◆ What needs to be done: State the number of lines in the material below that contain the word "سامرز", without any other text.

==================================================

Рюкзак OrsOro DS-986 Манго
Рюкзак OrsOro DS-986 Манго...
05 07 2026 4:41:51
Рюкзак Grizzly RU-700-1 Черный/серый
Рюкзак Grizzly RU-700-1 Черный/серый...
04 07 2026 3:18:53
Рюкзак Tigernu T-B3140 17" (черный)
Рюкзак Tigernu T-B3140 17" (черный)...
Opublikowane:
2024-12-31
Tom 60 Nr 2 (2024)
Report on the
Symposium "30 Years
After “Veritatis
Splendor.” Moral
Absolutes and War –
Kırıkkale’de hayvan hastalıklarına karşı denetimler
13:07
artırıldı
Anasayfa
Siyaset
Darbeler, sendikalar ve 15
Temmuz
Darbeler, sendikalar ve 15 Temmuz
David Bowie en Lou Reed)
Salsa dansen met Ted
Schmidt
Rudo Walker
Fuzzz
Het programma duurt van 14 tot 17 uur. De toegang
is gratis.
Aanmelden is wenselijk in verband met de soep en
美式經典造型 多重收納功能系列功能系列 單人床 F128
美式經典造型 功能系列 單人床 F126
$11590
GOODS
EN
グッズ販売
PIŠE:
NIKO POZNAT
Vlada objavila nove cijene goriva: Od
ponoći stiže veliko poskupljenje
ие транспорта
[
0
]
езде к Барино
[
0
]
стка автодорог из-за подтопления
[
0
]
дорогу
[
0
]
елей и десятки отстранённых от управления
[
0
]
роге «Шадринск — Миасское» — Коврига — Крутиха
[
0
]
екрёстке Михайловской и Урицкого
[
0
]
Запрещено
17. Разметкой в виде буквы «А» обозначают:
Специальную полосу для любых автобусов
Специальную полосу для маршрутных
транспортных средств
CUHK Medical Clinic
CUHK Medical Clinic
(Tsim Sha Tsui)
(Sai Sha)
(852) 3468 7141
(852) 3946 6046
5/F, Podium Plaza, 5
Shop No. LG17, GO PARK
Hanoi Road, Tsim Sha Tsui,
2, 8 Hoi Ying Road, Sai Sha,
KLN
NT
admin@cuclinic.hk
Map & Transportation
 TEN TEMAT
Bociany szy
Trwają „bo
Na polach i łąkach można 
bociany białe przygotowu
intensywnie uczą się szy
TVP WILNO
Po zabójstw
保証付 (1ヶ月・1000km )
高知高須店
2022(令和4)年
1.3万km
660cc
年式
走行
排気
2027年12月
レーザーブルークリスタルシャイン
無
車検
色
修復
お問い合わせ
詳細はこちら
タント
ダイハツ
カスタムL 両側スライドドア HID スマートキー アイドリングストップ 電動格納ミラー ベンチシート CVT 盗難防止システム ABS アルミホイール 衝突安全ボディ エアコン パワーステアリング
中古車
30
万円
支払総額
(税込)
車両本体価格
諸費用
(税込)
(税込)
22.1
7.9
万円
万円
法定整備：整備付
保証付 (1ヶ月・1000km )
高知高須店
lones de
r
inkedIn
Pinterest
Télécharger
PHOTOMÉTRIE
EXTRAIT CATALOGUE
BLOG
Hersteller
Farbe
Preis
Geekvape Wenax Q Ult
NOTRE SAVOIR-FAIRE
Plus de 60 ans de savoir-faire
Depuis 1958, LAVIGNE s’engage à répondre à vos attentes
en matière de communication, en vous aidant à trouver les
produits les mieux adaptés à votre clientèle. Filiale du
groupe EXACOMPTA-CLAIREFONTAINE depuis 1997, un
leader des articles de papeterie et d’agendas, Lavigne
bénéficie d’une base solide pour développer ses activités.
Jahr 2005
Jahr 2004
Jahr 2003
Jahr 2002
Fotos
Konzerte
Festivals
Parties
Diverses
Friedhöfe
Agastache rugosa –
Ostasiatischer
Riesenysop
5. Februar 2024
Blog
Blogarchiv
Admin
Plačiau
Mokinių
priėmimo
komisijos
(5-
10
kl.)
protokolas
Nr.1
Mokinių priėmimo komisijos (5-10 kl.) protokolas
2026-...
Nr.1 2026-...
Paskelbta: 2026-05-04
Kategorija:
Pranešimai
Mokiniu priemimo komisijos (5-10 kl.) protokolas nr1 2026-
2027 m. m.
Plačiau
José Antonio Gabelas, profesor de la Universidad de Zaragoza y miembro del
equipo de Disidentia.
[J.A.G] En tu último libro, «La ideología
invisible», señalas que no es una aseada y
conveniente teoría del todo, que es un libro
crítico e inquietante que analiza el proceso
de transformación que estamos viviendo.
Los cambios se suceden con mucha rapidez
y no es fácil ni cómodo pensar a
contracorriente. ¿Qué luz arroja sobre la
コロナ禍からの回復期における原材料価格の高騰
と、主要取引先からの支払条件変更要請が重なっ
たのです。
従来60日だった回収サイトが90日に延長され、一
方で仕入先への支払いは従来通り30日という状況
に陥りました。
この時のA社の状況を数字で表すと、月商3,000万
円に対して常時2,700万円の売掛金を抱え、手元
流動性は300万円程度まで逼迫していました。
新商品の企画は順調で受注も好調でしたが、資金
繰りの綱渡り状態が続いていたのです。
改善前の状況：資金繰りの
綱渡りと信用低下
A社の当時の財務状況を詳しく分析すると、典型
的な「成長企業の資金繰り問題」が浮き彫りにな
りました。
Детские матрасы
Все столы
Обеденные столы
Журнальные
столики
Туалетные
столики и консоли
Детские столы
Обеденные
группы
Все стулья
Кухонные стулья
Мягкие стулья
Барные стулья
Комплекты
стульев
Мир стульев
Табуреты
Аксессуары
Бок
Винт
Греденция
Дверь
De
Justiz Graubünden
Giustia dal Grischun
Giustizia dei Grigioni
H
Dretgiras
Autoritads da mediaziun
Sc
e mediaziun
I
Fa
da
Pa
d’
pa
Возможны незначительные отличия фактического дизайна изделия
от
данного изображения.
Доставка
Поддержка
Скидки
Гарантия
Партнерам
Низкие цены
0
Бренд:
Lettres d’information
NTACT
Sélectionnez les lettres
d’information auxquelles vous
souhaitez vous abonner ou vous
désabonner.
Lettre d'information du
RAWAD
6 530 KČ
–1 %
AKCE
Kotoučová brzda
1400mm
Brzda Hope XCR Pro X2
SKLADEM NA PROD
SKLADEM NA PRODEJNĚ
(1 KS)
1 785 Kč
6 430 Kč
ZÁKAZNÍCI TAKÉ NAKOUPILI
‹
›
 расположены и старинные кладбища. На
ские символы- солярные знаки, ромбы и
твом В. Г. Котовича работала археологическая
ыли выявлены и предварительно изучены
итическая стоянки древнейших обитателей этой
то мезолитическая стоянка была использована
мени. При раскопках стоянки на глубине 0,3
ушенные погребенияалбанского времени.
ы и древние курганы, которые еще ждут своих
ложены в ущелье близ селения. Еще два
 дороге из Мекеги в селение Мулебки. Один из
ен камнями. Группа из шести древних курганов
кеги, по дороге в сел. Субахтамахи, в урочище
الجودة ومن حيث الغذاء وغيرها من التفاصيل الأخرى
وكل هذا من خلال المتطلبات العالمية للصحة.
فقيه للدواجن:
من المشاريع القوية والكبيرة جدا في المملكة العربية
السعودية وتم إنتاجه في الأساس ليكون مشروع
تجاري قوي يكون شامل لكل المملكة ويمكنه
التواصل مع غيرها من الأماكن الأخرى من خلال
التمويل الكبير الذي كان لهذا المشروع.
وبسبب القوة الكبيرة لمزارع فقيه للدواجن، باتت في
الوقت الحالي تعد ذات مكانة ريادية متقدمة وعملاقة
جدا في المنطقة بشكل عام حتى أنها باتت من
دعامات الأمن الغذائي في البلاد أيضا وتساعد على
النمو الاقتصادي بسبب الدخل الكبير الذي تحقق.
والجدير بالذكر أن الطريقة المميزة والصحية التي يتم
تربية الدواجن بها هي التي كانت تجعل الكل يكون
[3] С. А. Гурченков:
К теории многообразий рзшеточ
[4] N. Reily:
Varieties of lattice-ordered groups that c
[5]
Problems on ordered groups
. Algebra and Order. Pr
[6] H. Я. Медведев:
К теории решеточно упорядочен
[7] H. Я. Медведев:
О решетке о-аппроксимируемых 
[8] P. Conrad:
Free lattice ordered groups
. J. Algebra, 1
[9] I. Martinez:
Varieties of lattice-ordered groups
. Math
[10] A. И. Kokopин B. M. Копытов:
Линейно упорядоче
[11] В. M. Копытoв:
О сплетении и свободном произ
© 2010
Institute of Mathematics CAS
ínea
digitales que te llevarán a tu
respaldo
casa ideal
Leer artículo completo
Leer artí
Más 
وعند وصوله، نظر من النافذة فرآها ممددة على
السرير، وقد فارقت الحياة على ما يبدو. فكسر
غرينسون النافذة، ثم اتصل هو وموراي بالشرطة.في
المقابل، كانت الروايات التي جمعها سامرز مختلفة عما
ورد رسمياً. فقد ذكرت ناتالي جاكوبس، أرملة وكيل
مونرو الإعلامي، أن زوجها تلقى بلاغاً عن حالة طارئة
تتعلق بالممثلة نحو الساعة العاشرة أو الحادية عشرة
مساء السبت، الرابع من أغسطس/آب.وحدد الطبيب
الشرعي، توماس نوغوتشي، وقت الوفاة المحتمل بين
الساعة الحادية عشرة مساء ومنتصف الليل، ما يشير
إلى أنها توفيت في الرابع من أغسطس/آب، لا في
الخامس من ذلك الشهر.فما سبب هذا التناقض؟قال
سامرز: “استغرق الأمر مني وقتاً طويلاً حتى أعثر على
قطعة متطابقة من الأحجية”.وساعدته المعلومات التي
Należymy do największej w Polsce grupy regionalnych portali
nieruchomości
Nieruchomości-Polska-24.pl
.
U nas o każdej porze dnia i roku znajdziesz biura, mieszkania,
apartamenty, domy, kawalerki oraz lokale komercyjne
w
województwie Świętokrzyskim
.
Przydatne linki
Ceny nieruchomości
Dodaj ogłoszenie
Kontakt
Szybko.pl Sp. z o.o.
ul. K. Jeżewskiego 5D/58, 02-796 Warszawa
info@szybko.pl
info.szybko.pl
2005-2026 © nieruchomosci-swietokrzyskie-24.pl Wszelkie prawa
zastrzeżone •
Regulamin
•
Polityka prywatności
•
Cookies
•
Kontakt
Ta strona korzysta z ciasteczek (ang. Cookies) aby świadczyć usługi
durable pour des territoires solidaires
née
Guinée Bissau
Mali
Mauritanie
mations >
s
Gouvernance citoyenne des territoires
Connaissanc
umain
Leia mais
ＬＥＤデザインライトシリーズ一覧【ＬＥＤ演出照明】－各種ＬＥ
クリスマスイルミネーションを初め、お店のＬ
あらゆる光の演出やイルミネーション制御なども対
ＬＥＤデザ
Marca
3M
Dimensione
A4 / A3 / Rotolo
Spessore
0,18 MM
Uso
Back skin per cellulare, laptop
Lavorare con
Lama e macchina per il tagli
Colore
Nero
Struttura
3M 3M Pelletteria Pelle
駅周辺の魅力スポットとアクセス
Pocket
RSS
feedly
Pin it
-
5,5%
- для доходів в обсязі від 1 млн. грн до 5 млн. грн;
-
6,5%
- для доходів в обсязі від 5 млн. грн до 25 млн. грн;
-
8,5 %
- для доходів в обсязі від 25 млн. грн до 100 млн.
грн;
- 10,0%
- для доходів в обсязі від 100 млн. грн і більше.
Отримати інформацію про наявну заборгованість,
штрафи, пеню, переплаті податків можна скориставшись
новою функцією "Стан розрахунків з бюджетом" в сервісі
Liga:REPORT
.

==================================================

◆ Answer section: 2